Exercise aim:
Print each entry again exactly as written, and keep the pictures out.

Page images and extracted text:
===
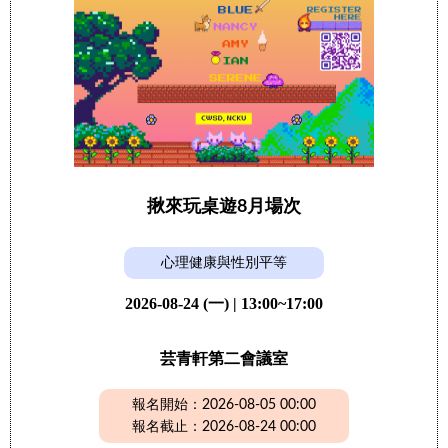
揪來玩桌遊8月場次
心理健康與性別平等
2026-08-24 (一) | 13:00~17:00
芸青軒第二會議室
報名開始：2026-08-05 00:00
報名截止：2026-08-24 00:00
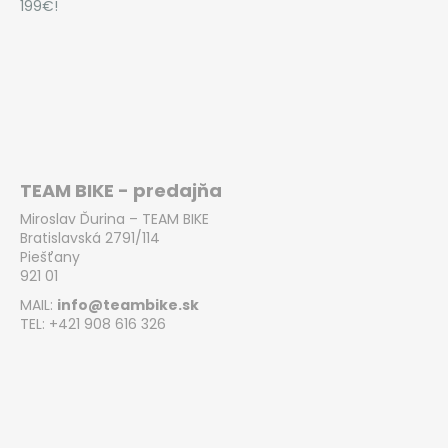
199€!
TEAM BIKE - predajňa
Miroslav Ďurina – TEAM BIKE
Bratislavská 2791/114
Piešťany
921 01
MAIL:
info@teambike.sk
TEL: +421 908 616 326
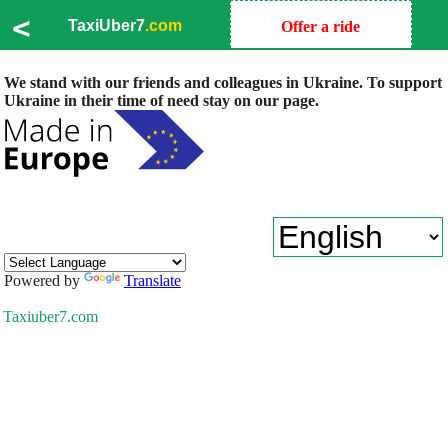
<
TaxiUber7
.com
Offer a ride
We stand with our friends and colleagues in Ukraine. To support
Ukraine in their time of need stay on our page.
Powered by
Translate
Taxiuber7.com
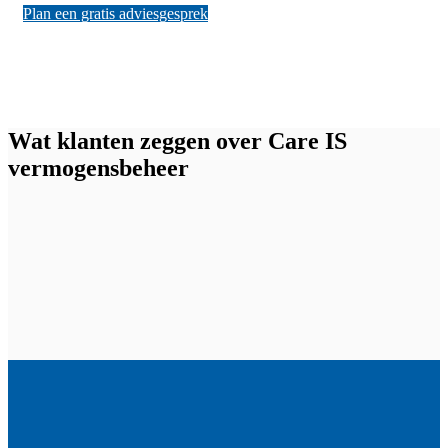
Plan een gratis adviesgesprek
Wat klanten zeggen over Care IS
vermogensbeheer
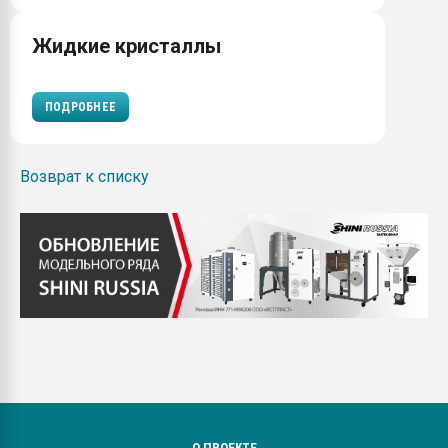
Жидкие кристаллы
ПОДРОБНЕЕ
Возврат к списку
О ПРОЕКТЕ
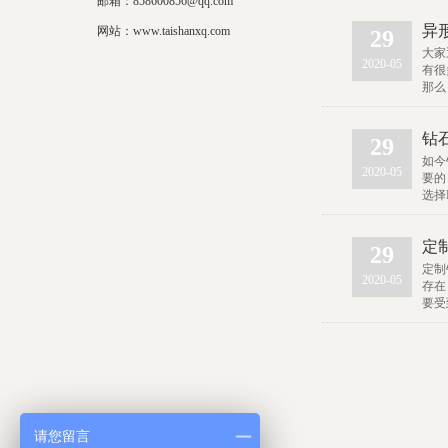
邮箱：858600856@qq.com
异
网站：www.taishanxq.com
29
大家
2020-05
有很
那么
钻
29
如今
2020-05
要的
选择
定
29
定制
2020-05
存在
要受
请您留言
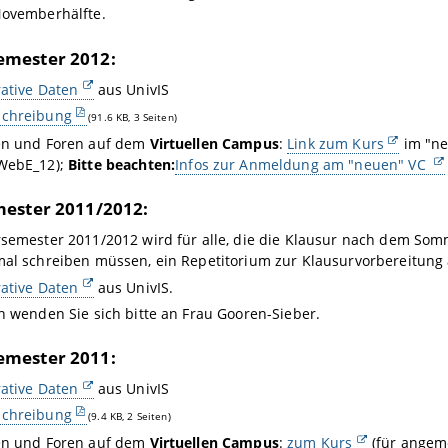
Novemberhälfte.
mester 2012:
ative Daten
aus UnivIS
chreibung
(91.6 KB, 3 Seiten)
en und Foren auf dem
Virtuellen Campus
:
Link zum Kurs
im "ne
WebE_12);
Bitte beachten:
Infos zur Anmeldung am "neuen" VC
ester 2011/2012:
semester 2011/2012 wird für alle, die die Klausur nach dem Som
al schreiben müssen, ein Repetitorium zur Klausurvorbereitung
ative Daten
aus UnivIS.
n wenden Sie sich bitte an Frau Gooren-Sieber.
mester 2011:
ative Daten
aus UnivIS
chreibung
(9.4 KB, 2 Seiten)
en und Foren auf dem
Virtuellen Campus
:
zum Kurs
(für angeme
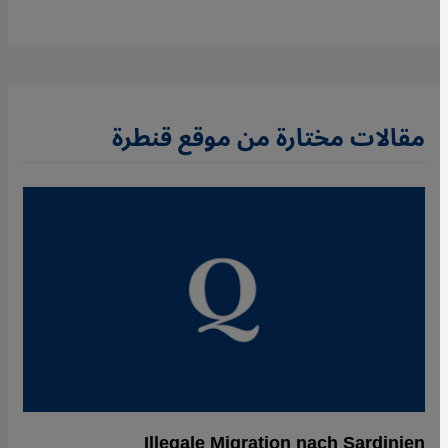
مقالات مختارة من موقع قنطرة
Illegale Migration nach Sardinien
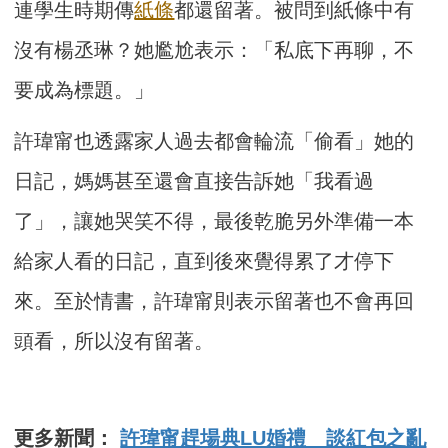
連學生時期傳
紙條
都還留著。被問到紙條中有
沒有楊丞琳？她尷尬表示：「私底下再聊，不
要成為標題。」
許瑋甯也透露家人過去都會輪流「偷看」她的
日記，媽媽甚至還會直接告訴她「我看過
了」，讓她哭笑不得，最後乾脆另外準備一本
給家人看的日記，直到後來覺得累了才停下
來。至於情書，許瑋甯則表示留著也不會再回
頭看，所以沒有留著。
更多新聞：
許瑋甯趕場典LU婚禮 談紅包之亂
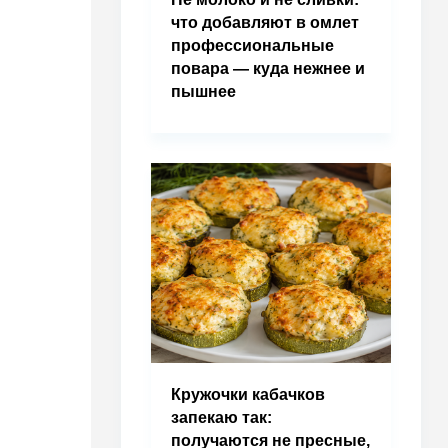
что добавляют в омлет
профессиональные
повара — куда нежнее и
пышнее
Кружочки кабачков
запекаю так:
получаются не пресные,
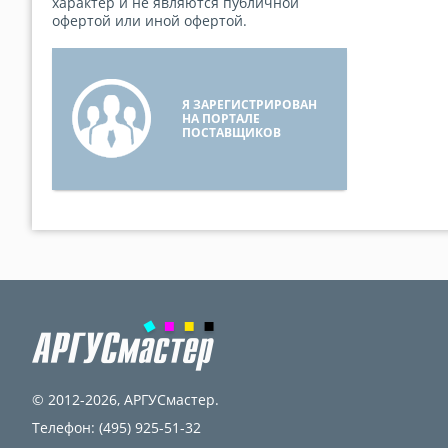
характер и не являются публичной
офертой или иной офертой.
Я ЗАРЕГИСТРИРОВАН
НА ПОРТАЛЕ
ПОСТАВЩИКОВ
© 2012-2026,
АРГУСмастер
.
Телефон:
(495) 925-51-32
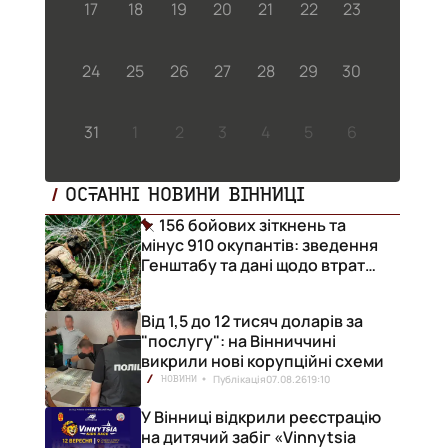
17
18
19
20
21
22
23
24
25
26
27
28
29
30
31
1
2
3
4
5
6
ОСТАННІ НОВИНИ ВІННИЦІ
156 бойових зіткнень та
мінус 910 окупантів: зведення
Генштабу та дані щодо втрат
ворога за добу
Від 1,5 до 12 тисяч доларів за
"послугу": на Вінниччині
викрили нові корупційні схеми
Публікація
07.08.26
19:10
НОВИНИ
У Вінниці відкрили реєстрацію
на дитячий забіг «Vinnytsia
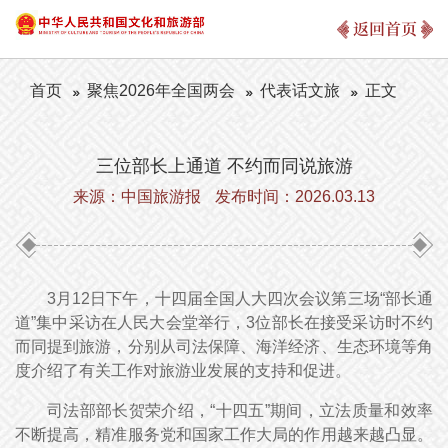
返回首页
首页
聚焦2026年全国两会
代表话文旅
正文
三位部长上通道 不约而同说旅游
来源：中国旅游报
发布时间：2026.03.13
3月12日下午，十四届全国人大四次会议第三场“部长通
道”集中采访在人民大会堂举行，3位部长在接受采访时不约
而同提到旅游，分别从司法保障、海洋经济、生态环境等角
度介绍了有关工作对旅游业发展的支持和促进。
司法部部长贺荣介绍，“十四五”期间，立法质量和效率
不断提高，精准服务党和国家工作大局的作用越来越凸显。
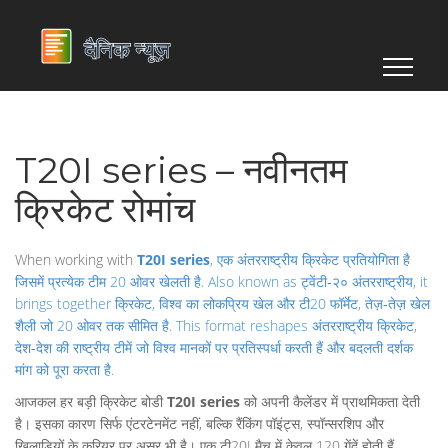
T20I series – नवीनतम
क्रिकेट रोमांच
When working with
T20I series
,
एक अंतरराष्ट्रीय क्रिकेट प्रतियोगिता है
जिसमें प्रत्येक टीम 20 ओवर खेलती है
. Also known as
ट्वेंटी‑२० अंतरराष्ट्रीय
, it
brings together
क्रिकेट
,
विश्व का लोकप्रिय खेल
और
टी20 फॉर्मेट
,
तेज़‑तेज़ खेल
शैली जो 20 ओवर तक सीमित है
. This format reshapes
अंतरराष्ट्रीय क्रिकेट
,
देश‑देश की राष्ट्रीय टीमें जो विश्व मानकों पर प्रतिस्पर्धा करती हैं
और बदलती दर्शक
मांग को पूरा करता है.
आजकल हर बड़ी क्रिकेट बोडी
T20I series
को अपनी कैलेंडर में प्राथमिकता देती
है। इसका कारण सिर्फ एंटरटेनमेंट नहीं, बल्कि रैंकिंग पॉइंट्स, स्पॉन्सरशिप और
खिलाड़ियों के करियर पर असर भी है। एक टी20I मैच में केवल 120 गेंदें होती हैं,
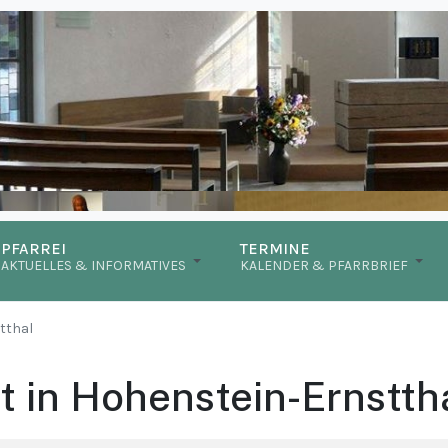
PFARREI
TERMINE
AKTUELLES & INFORMATIVES
KALENDER & PFARRBRIEF
tthal
t in Hohenstein-Ernstth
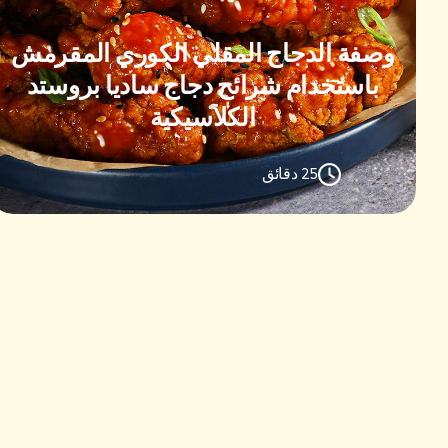
وصفة الدجاج المقلي الكوري المقرمش
باستخدام شرائح دجاج ساديا بروستد
الكلاسيكية
25 دقائق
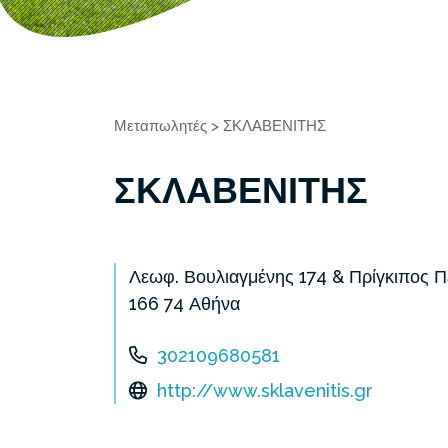
Μεταπωλητές
>
ΣΚΛΑΒΕΝΙΤΗΣ
ΣΚΛΑΒΕΝΙΤΗΣ
Λεωφ. Βουλιαγμένης 174 & Πρίγκιπος Πέ
166 74 Αθήνα
302109680581
http://www.sklavenitis.gr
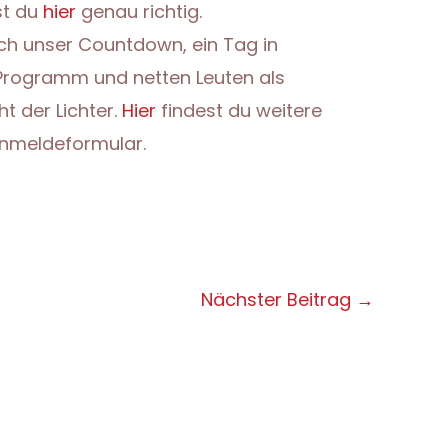
st du
hier
genau richtig.
ch unser Countdown, ein Tag in
Programm und netten Leuten als
t der Lichter.
Hier
findest du weitere
nmeldeformular.
Nächster Beitrag
→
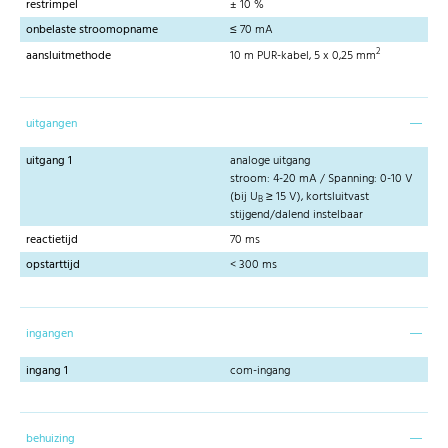
restrimpel
± 10 %
onbelaste stroomopname
≤ 70 mA
2
aansluitmethode
10 m PUR-kabel, 5 x 0,25 mm
uitgangen
uitgang 1
analoge uitgang
stroom: 4-20 mA / Spanning: 0-10 V
(bij U
≥ 15 V), kortsluitvast
B
stijgend/dalend instelbaar
reactietijd
70 ms
opstarttijd
< 300 ms
ingangen
ingang 1
com-ingang
behuizing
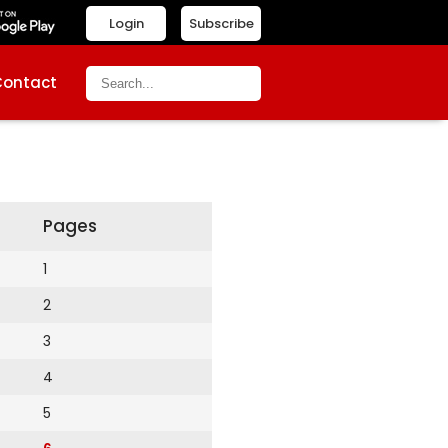
Login
Subscribe
Contact
Pages
1
2
3
4
5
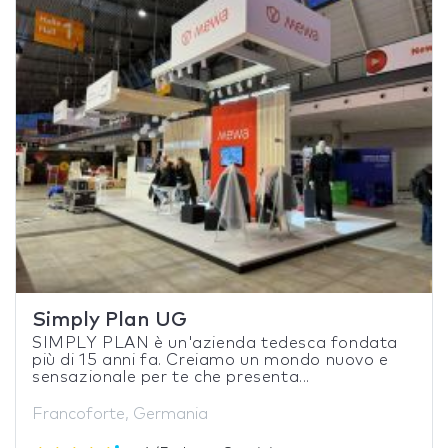
Simply Plan UG
SIMPLY PLAN è un'azienda tedesca fondata
più di 15 anni fa. Creiamo un mondo nuovo e
sensazionale per te che presenta...
Francoforte, Germania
===
Task solution:
揪來玩桌遊8月場次
心理健康與性別平等
2026-08-24 (一) | 13:00~17:00
芸青軒第二會議室
報名開始：2026-08-05 00:00
報名截止：2026-08-24 00:00
199€!
TEAM BIKE - predajňa
Miroslav Ďurina – TEAM BIKE
Bratislavská 2791/114
Piešťany
921 01
MAIL:
info@teambike.sk
TEL: +421 908 616 326
<
TaxiUber7
.com
Offer a ride
We stand with our friends and colleagues in Ukraine. To support
Ukraine in their time of need stay on our page.
Powered by
Translate
Taxiuber7.com
Plan een gratis adviesgesprek
Wat klanten zeggen over Care IS
vermogensbeheer
Жидкие кристаллы
ПОДРОБНЕЕ
Возврат к списку
О ПРОЕКТЕ
邮箱：858600856@qq.com
异
网站：www.taishanxq.com
29
大家
2020-05
有很
那么
钻
29
如今
2020-05
要的
选择
定
29
定制
2020-05
存在
要受
请您留言
Novemberhälfte.
mester 2012:
ative Daten
aus UnivIS
chreibung
(91.6 KB, 3 Seiten)
en und Foren auf dem
Virtuellen Campus
:
Link zum Kurs
im "ne
WebE_12);
Bitte beachten:
Infos zur Anmeldung am "neuen" VC
ester 2011/2012:
semester 2011/2012 wird für alle, die die Klausur nach dem Som
al schreiben müssen, ein Repetitorium zur Klausurvorbereitung
ative Daten
aus UnivIS.
n wenden Sie sich bitte an Frau Gooren-Sieber.
mester 2011:
ative Daten
aus UnivIS
chreibung
(9.4 KB, 2 Seiten)
en und Foren auf dem
Virtuellen Campus
:
zum Kurs
(für angeme
مقالات مختارة من موقع قنطرة
Illegale Migration nach Sardinien
連學生時期傳
紙條
都還留著。被問到紙條中有
沒有楊丞琳？她尷尬表示：「私底下再聊，不
要成為標題。」
許瑋甯也透露家人過去都會輪流「偷看」她的
日記，媽媽甚至還會直接告訴她「我看過
了」，讓她哭笑不得，最後乾脆另外準備一本
給家人看的日記，直到後來覺得累了才停下
來。至於情書，許瑋甯則表示留著也不會再回
頭看，所以沒有留著。
更多新聞：
許瑋甯趕場典LU婚禮 談紅包之亂
что добавляют в омлет
профессиональные
повара — куда нежнее и
пышнее
Кружочки кабачков
запекаю так:
получаются не пресные,
характер и не являются публичной
офертой или иной офертой.
Я ЗАРЕГИСТРИРОВАН
НА ПОРТАЛЕ
ПОСТАВЩИКОВ
© 2012-2026,
АРГУСмастер
.
Телефон:
(495) 925-51-32
17
18
19
20
21
22
23
24
25
26
27
28
29
30
31
1
2
3
4
5
6
ОСТАННІ НОВИНИ ВІННИЦІ
156 бойових зіткнень та
мінус 910 окупантів: зведення
Генштабу та дані щодо втрат
ворога за добу
Від 1,5 до 12 тисяч доларів за
"послугу": на Вінниччині
викрили нові корупційні схеми
Публікація
07.08.26
19:10
НОВИНИ
У Вінниці відкрили реєстрацію
на дитячий забіг «Vinnytsia
返回首页
首页
聚焦2026年全国两会
代表话文旅
正文
三位部长上通道 不约而同说旅游
来源：中国旅游报
发布时间：2026.03.13
3月12日下午，十四届全国人大四次会议第三场“部长通
道”集中采访在人民大会堂举行，3位部长在接受采访时不约
而同提到旅游，分别从司法保障、海洋经济、生态环境等角
度介绍了有关工作对旅游业发展的支持和促进。
司法部部长贺荣介绍，“十四五”期间，立法质量和效率
不断提高，精准服务党和国家工作大局的作用越来越凸显。
T20I series – नवीनतम
क्रिकेट रोमांच
When working with
T20I series
,
एक अंतरराष्ट्रीय क्रिकेट प्रतियोगिता है
जिसमें प्रत्येक टीम 20 ओवर खेलती है
. Also known as
ट्वेंटी‑२० अंतरराष्ट्रीय
, it
brings together
क्रिकेट
,
विश्व का लोकप्रिय खेल
और
टी20 फॉर्मेट
,
तेज़‑तेज़ खेल
शैली जो 20 ओवर तक सीमित है
. This format reshapes
अंतरराष्ट्रीय क्रिकेट
,
देश‑देश की राष्ट्रीय टीमें जो विश्व मानकों पर प्रतिस्पर्धा करती हैं
और बदलती दर्शक
मांग को पूरा करता है.
आजकल हर बड़ी क्रिकेट बोडी
T20I series
को अपनी कैलेंडर में प्राथमिकता देती
है। इसका कारण सिर्फ एंटरटेनमेंट नहीं, बल्कि रैंकिंग पॉइंट्स, स्पॉन्सरशिप और
खिलाड़ियों के करियर पर असर भी है। एक टी20I मैच में केवल 120 गेंदें होती हैं,
PFARREI
TERMINE
AKTUELLES & INFORMATIVES
KALENDER & PFARRBRIEF
tthal
t in Hohenstein-Ernstth
وصفة الدجاج المقلي الكوري المقرمش
باستخدام شرائح دجاج ساديا بروستد
الكلاسيكية
25 دقائق
Μεταπωλητές
>
ΣΚΛΑΒΕΝΙΤΗΣ
ΣΚΛΑΒΕΝΙΤΗΣ
Λεωφ. Βουλιαγμένης 174 & Πρίγκιπος Πέ
166 74 Αθήνα
302109680581
http://www.sklavenitis.gr
st du
hier
genau richtig.
ch unser Countdown, ein Tag in
Programm und netten Leuten als
t der Lichter.
Hier
findest du weitere
nmeldeformular.
Nächster Beitrag
→
restrimpel
± 10 %
onbelaste stroomopname
≤ 70 mA
2
aansluitmethode
10 m PUR-kabel, 5 x 0,25 mm
uitgangen
uitgang 1
analoge uitgang
stroom: 4-20 mA / Spanning: 0-10 V
(bij U
≥ 15 V), kortsluitvast
B
stijgend/dalend instelbaar
reactietijd
70 ms
opstarttijd
< 300 ms
ingangen
ingang 1
com-ingang
behuizing
Login
Subscribe
Contact
Pages
1
2
3
4
5
Simply Plan UG
SIMPLY PLAN è un'azienda tedesca fondata
più di 15 anni fa. Creiamo un mondo nuovo e
sensazionale per te che presenta...
Francoforte, Germania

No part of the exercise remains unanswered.